Molly joined her brother beside the fireplace. “Where there is a quill, there is a way,” she said. “Do you think there’s something behind it?” She reached up to lift the old picture from the wall. Micky helped her as they hauled it down. As they did, they saw that the wall where it had been was plain, without writing on it or a safe embedded in it.

“It’s heavy!” Molly whispered.

“Do you think there’s something inside it?” Micky suggested.

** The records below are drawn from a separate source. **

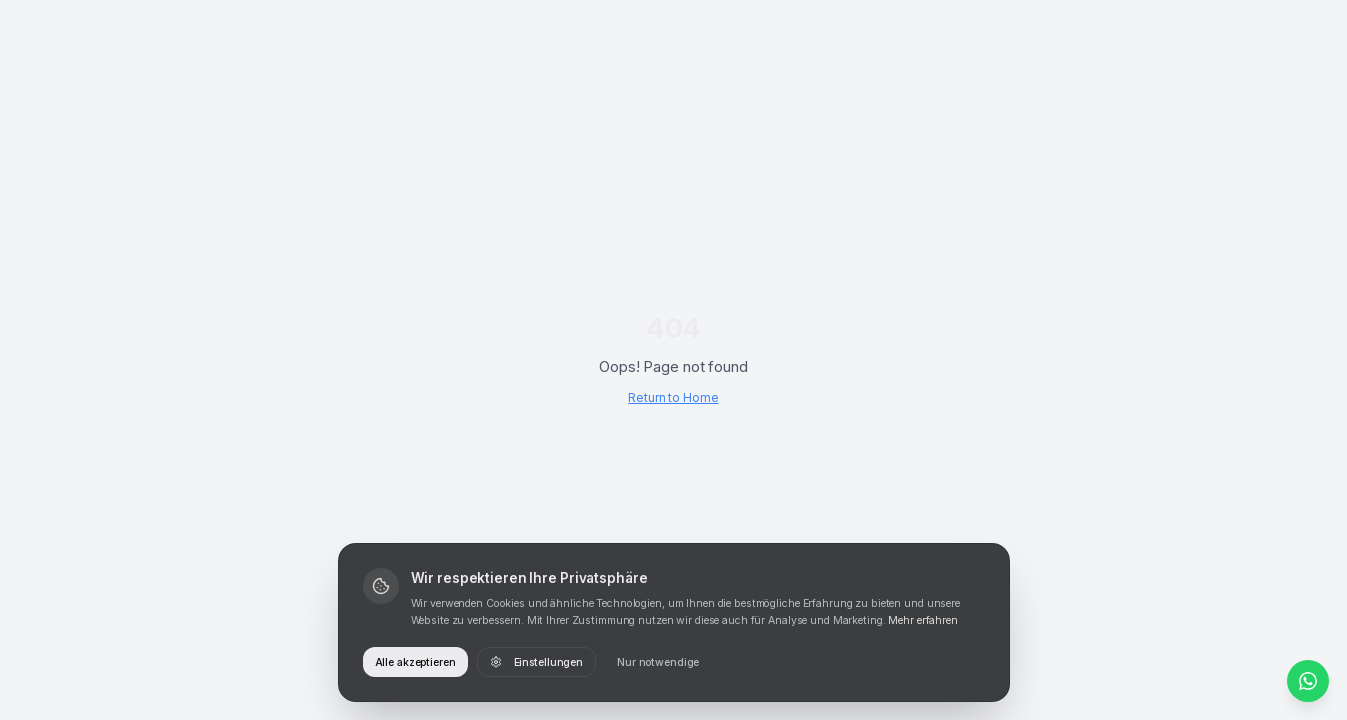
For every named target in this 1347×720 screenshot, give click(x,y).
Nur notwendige (658, 662)
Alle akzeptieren (415, 662)
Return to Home (673, 397)
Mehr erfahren (922, 620)
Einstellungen (536, 662)
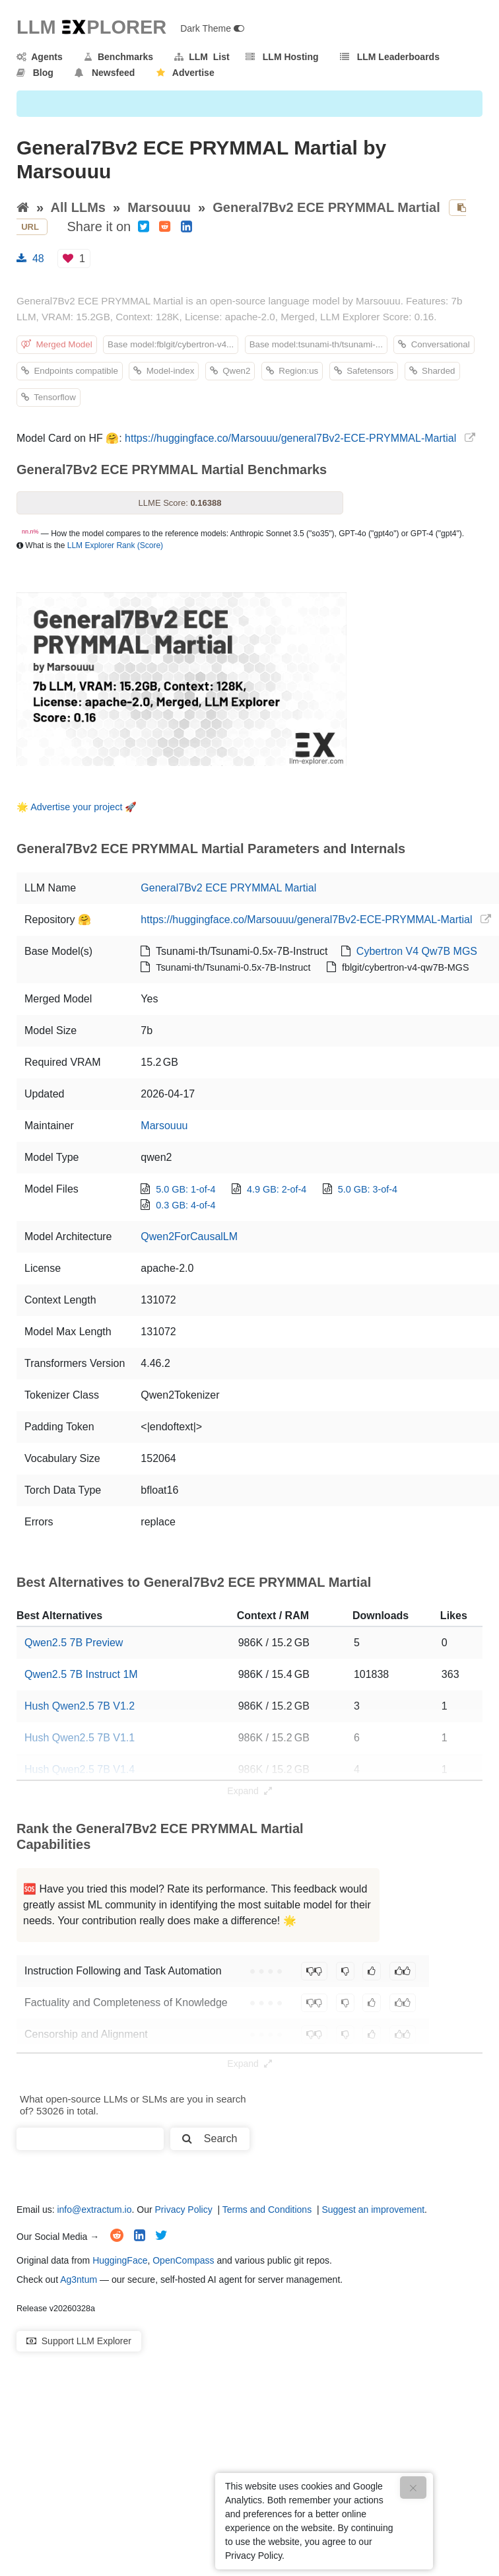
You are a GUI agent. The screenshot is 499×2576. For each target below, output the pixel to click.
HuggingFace (119, 2260)
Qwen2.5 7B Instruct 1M (81, 1674)
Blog (35, 72)
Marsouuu (159, 207)
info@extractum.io (94, 2209)
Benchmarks (118, 57)
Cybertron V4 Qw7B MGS (416, 951)
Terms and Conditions (267, 2209)
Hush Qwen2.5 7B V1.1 (79, 1737)
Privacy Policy (184, 2209)
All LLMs (78, 207)
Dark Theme (212, 28)
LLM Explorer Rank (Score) (115, 545)
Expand (249, 1791)
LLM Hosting (282, 57)
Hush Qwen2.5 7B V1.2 (79, 1706)
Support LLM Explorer (78, 2341)
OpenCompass (183, 2260)
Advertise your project (76, 807)
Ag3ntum (78, 2279)
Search (209, 2138)
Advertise (185, 72)
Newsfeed (105, 72)
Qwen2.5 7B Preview (73, 1642)
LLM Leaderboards (390, 57)
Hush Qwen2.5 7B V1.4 (79, 1769)
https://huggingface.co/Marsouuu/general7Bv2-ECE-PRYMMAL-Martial (290, 438)
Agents (40, 57)
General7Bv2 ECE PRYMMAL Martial (326, 207)
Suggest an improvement (372, 2209)
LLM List (201, 57)
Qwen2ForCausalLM (189, 1236)
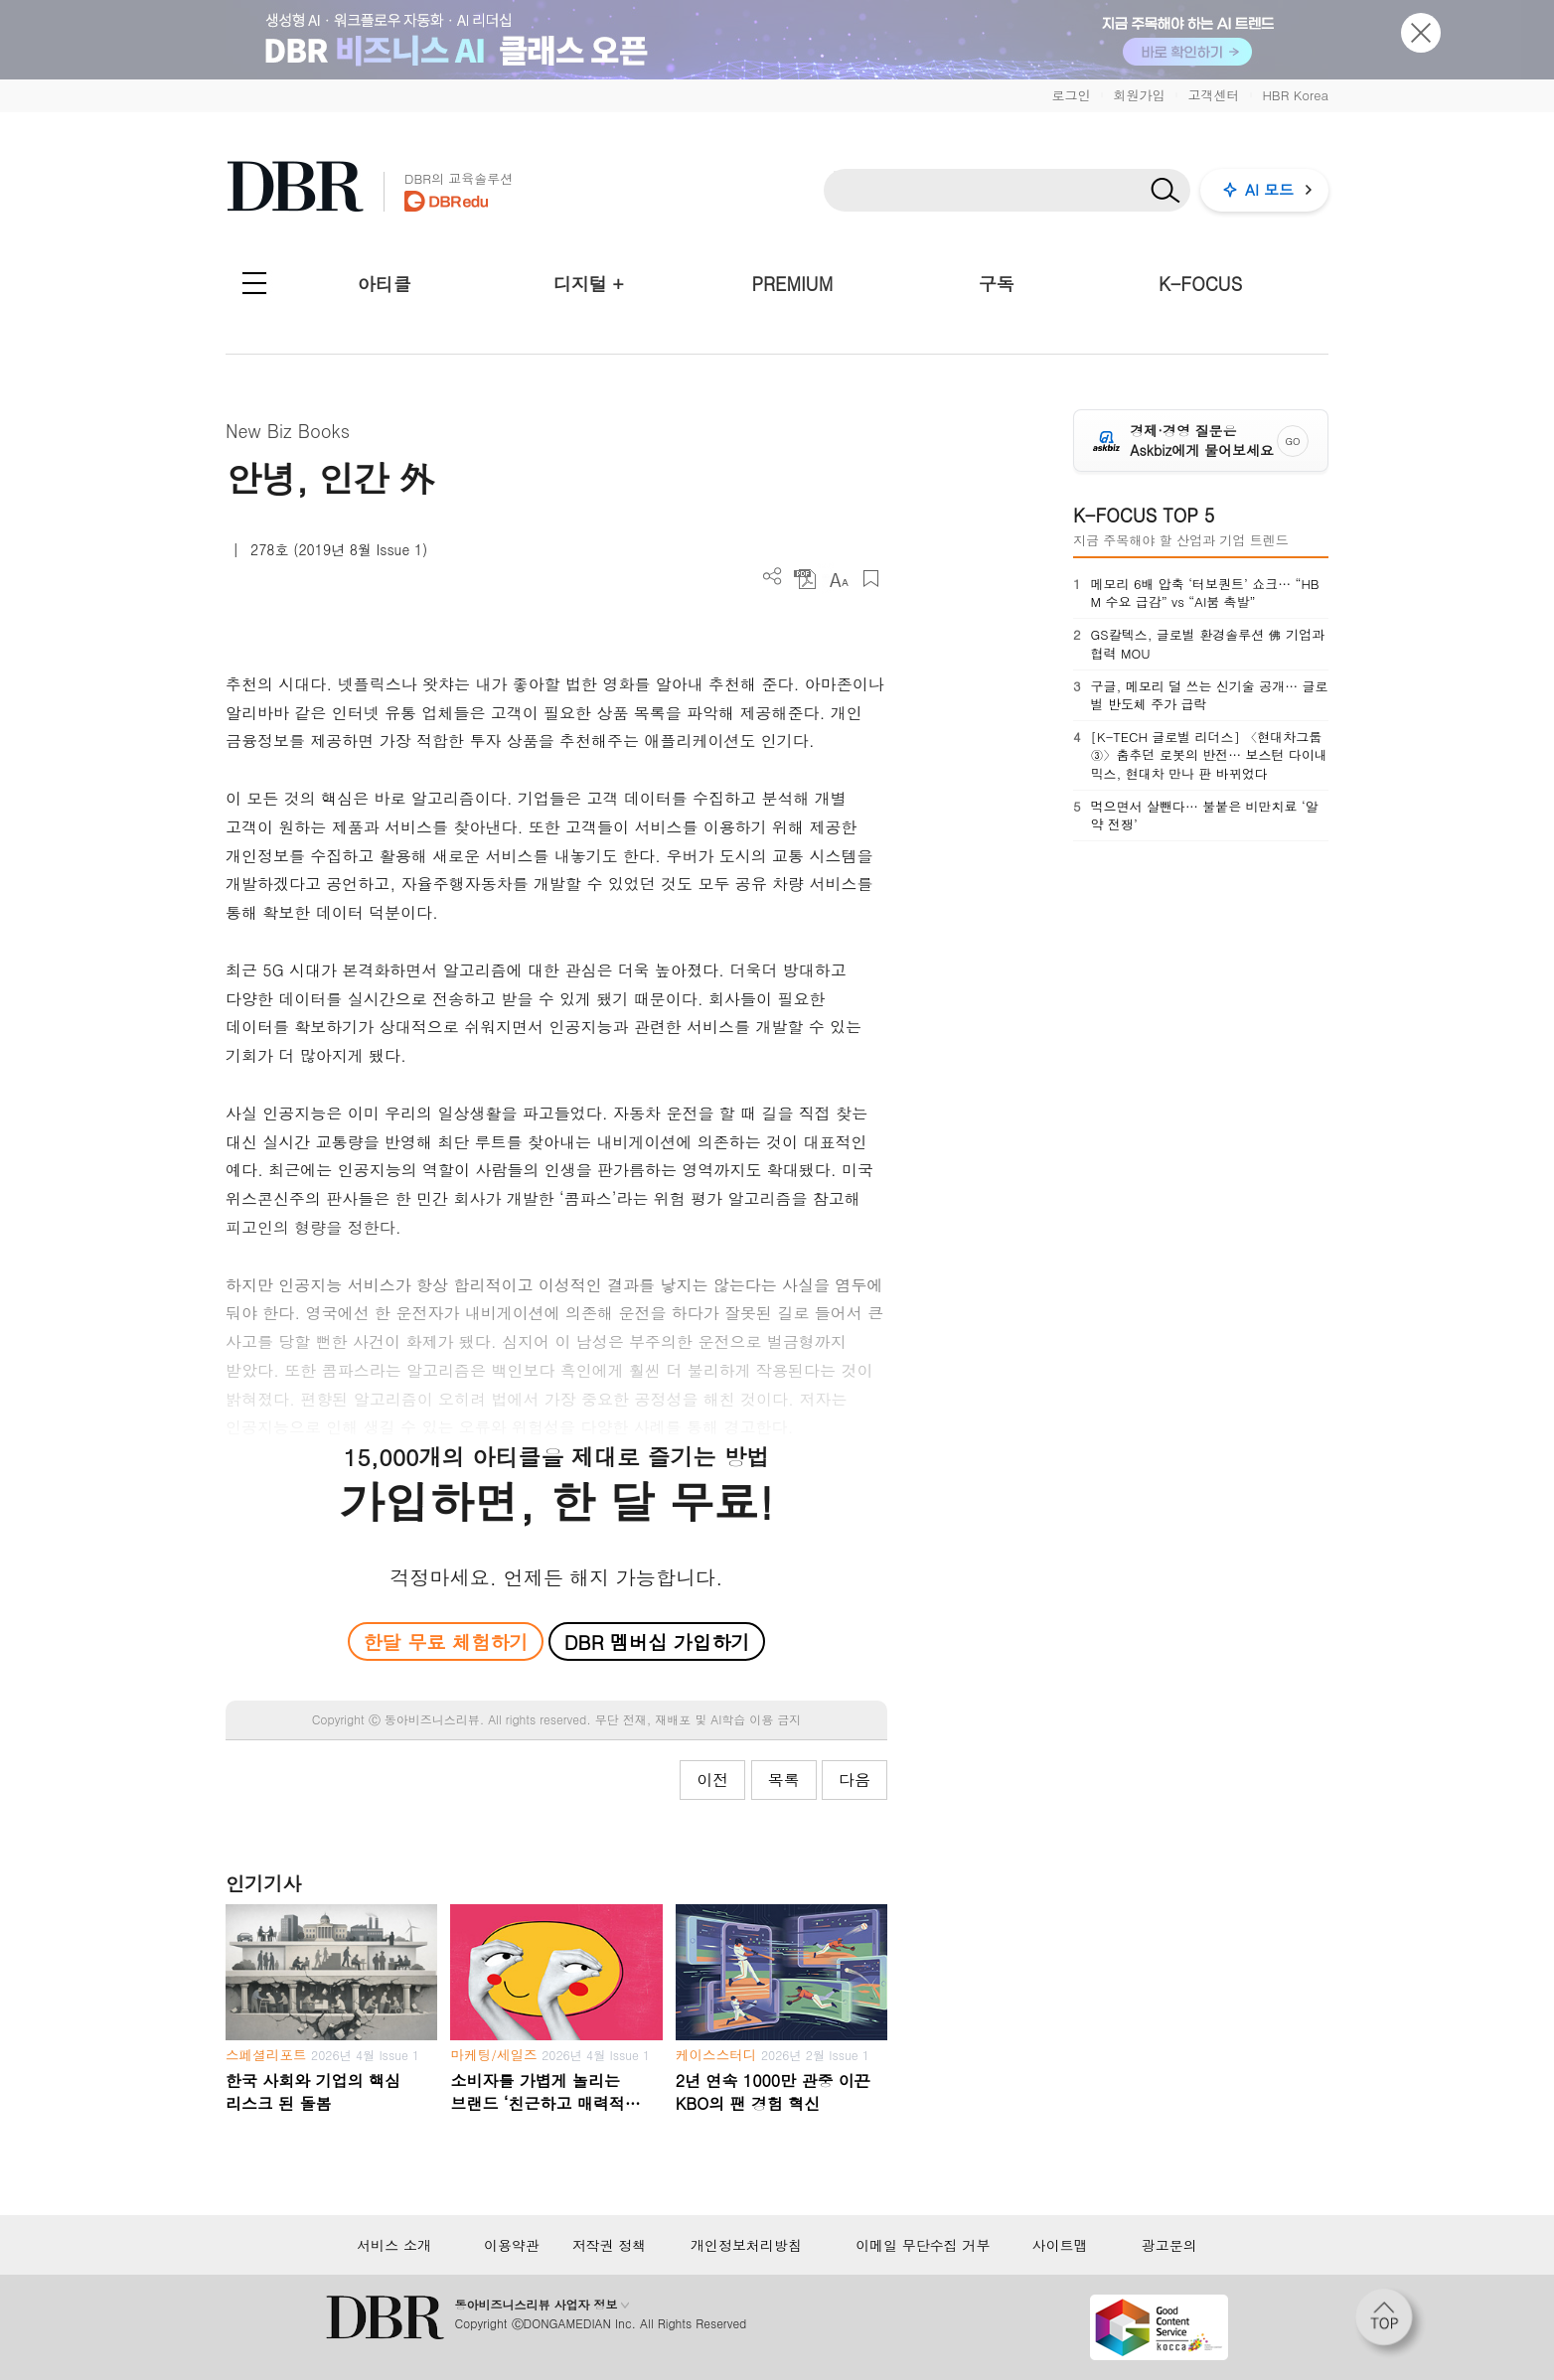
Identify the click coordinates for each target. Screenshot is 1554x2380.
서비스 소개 (394, 2245)
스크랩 (871, 578)
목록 (784, 1779)
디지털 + (588, 283)
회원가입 (1139, 94)
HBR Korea (1295, 94)
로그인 (1070, 94)
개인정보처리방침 (746, 2245)
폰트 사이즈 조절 (838, 578)
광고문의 (1169, 2245)
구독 (996, 283)
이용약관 (512, 2245)
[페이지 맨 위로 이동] (1390, 2323)
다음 (854, 1779)
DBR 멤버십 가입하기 (657, 1641)
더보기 (772, 576)
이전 (712, 1779)
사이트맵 (1060, 2245)
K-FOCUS (1200, 283)
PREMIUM (793, 283)
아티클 (384, 283)
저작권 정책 (609, 2245)
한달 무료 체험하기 (445, 1641)
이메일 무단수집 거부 (922, 2245)
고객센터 (1213, 94)
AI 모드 (1269, 189)
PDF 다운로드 (805, 578)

“Crumbs. Bet there is,” Molly agreed.

The twins turned the picture over and, in the light of Micky’s flashlight, saw that the frame’s wooden back was taped down. Quickly they stripped off the tape and peeled the wood away from the frame, revealing the back of the quill drawing.

“Nothing here,” Micky decided, disappointed. The dark sky outside seemed to growl, as though warning the children to behave themselves. Micky pulled out the paper. It was simply a drawing. Nothing more. “Maybe it’s got secret writing on it.” He shone his flashlight through different parts of the parchment, to see whether any watermarked writing was hidden there, while Molly picked at the frame itself.

“Perhaps something’s hidden inside the wood,” she said. “Shall we break it and see? I’ll take the glass out first. I mean, I know it’s not good smashing things up and all that, but this is an exception.”